WHAT YOU WILL DO — The string "Steel" may appear on lines of the entries below; report how many such lines there are, and only that.

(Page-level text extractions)
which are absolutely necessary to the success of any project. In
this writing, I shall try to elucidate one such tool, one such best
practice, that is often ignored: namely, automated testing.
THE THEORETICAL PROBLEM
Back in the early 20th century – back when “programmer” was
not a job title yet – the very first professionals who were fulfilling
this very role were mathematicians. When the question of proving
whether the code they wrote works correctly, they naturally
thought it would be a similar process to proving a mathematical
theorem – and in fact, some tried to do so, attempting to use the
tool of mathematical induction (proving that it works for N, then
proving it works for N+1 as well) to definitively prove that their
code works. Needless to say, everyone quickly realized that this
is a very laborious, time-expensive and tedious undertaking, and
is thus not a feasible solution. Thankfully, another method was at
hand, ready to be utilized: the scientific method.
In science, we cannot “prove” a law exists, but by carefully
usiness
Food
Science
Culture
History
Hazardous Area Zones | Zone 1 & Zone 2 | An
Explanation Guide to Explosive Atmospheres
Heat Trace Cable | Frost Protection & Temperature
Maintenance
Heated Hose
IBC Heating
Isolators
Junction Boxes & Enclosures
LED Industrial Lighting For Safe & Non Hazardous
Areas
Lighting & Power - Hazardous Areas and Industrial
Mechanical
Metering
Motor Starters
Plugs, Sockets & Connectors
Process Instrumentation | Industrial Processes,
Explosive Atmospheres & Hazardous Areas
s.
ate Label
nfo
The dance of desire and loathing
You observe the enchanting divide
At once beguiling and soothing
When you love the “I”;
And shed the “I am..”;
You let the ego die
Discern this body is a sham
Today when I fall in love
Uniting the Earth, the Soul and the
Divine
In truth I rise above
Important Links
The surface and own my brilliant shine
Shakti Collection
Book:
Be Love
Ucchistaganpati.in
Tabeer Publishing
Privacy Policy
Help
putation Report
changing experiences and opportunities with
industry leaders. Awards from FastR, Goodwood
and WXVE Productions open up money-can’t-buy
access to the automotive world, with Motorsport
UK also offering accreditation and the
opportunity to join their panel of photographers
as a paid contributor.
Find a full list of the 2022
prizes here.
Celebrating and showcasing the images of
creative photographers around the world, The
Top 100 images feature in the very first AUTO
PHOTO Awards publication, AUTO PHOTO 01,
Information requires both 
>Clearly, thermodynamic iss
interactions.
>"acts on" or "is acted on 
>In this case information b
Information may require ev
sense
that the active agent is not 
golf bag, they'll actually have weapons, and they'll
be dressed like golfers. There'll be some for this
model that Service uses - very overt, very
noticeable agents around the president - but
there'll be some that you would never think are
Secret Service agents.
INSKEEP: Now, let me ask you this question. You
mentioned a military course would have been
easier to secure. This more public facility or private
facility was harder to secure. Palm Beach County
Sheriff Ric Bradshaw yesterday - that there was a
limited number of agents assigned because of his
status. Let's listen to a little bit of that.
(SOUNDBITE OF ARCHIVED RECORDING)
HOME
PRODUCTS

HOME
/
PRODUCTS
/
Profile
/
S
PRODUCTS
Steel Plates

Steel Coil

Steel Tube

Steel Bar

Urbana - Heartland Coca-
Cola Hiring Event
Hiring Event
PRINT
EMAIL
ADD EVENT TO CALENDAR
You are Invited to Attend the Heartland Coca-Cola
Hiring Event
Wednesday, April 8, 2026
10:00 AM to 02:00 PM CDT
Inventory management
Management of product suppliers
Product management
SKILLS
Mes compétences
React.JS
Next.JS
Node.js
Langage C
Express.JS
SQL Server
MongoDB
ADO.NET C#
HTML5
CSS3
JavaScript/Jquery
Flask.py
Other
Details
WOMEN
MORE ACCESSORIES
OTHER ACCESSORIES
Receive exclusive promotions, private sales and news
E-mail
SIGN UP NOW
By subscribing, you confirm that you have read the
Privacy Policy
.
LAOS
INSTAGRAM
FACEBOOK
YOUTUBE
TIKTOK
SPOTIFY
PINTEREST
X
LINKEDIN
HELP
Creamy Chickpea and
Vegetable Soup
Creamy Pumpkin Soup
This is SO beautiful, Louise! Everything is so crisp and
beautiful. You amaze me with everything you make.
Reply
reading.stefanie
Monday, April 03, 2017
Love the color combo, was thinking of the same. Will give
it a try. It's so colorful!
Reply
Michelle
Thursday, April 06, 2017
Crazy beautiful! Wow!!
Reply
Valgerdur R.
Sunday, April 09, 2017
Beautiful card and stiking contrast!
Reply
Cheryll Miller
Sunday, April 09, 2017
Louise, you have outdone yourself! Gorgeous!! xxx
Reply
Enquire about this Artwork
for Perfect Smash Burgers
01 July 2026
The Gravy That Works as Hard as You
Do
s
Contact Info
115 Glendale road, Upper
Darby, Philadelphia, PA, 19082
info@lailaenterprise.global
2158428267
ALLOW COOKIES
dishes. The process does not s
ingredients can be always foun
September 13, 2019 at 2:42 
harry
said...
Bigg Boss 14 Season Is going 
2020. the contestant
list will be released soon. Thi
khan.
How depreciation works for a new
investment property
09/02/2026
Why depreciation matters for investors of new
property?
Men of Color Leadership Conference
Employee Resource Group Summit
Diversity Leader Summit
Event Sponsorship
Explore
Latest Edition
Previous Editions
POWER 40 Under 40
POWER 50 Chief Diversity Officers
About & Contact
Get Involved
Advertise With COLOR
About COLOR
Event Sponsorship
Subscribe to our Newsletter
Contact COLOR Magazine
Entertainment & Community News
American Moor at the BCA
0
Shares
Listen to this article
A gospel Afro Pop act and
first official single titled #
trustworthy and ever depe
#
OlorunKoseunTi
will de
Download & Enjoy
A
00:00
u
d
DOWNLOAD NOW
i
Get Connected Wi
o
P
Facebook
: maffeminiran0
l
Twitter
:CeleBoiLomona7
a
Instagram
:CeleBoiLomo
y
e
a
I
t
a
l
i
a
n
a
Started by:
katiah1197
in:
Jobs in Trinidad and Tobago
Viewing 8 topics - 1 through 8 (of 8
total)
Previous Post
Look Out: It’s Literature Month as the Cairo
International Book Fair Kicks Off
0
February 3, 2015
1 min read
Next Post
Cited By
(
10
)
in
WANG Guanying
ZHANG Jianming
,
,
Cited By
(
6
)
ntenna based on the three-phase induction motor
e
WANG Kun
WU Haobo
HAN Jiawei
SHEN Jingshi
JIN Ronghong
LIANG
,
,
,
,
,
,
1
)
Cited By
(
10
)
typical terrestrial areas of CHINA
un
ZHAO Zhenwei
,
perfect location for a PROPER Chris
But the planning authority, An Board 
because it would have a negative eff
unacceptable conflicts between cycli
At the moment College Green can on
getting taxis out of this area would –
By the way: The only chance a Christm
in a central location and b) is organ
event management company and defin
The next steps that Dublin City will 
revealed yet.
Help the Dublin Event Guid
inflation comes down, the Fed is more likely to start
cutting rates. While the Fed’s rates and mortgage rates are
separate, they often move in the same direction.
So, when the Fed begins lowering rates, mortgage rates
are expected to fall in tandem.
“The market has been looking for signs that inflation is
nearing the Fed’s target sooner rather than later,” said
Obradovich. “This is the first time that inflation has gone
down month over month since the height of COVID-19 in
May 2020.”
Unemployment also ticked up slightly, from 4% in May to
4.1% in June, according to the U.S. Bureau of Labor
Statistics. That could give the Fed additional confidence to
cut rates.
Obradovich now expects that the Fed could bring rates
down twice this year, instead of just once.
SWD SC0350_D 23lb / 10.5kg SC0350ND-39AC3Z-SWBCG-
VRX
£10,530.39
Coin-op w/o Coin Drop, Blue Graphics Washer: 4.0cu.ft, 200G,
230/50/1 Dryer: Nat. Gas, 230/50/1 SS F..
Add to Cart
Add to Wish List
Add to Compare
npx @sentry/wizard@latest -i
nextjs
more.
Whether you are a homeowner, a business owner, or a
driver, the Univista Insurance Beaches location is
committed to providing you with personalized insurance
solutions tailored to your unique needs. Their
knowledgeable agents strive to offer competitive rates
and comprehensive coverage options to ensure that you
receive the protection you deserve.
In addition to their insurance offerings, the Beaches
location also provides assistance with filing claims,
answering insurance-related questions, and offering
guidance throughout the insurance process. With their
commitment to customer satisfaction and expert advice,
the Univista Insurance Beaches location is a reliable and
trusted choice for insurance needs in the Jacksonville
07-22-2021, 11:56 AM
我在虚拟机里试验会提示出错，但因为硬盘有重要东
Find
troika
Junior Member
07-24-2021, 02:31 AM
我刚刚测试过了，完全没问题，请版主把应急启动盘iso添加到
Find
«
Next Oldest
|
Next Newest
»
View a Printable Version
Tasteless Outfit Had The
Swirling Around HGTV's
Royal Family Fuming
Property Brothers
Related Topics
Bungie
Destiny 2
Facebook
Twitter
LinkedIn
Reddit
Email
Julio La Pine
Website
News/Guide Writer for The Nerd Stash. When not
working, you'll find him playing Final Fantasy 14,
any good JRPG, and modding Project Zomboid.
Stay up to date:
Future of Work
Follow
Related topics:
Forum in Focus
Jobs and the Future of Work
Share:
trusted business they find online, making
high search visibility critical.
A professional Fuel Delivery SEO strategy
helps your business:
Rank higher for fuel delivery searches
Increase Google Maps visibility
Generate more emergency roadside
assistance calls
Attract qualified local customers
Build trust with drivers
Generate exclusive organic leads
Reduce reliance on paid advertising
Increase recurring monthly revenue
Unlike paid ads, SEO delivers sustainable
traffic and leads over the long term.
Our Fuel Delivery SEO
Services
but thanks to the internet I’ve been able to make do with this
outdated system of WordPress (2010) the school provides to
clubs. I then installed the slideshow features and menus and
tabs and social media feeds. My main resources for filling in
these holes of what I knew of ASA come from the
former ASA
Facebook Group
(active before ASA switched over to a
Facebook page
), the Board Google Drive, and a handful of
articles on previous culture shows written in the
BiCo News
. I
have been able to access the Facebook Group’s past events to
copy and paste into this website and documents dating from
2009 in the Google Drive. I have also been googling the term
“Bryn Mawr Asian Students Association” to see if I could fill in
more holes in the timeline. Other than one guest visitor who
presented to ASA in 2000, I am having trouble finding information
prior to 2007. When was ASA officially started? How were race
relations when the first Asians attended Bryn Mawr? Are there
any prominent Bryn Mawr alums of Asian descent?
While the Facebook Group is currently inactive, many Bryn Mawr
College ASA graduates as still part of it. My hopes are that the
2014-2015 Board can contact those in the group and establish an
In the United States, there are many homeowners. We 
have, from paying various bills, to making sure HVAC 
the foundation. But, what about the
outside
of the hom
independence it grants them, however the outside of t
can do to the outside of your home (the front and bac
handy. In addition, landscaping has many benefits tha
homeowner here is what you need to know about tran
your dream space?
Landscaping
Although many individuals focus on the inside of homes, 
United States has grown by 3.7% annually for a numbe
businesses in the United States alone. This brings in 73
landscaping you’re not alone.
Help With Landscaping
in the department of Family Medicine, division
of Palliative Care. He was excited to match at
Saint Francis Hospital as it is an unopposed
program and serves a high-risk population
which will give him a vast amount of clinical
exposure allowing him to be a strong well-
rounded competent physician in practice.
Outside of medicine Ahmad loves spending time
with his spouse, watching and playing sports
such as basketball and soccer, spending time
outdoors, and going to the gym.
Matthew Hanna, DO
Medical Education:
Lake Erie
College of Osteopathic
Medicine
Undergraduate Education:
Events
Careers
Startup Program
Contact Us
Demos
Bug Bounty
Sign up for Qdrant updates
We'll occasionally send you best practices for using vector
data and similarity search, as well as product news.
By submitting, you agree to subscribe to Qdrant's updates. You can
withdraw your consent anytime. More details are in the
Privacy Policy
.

SOLUTION FOR THIS EXERCISE — 4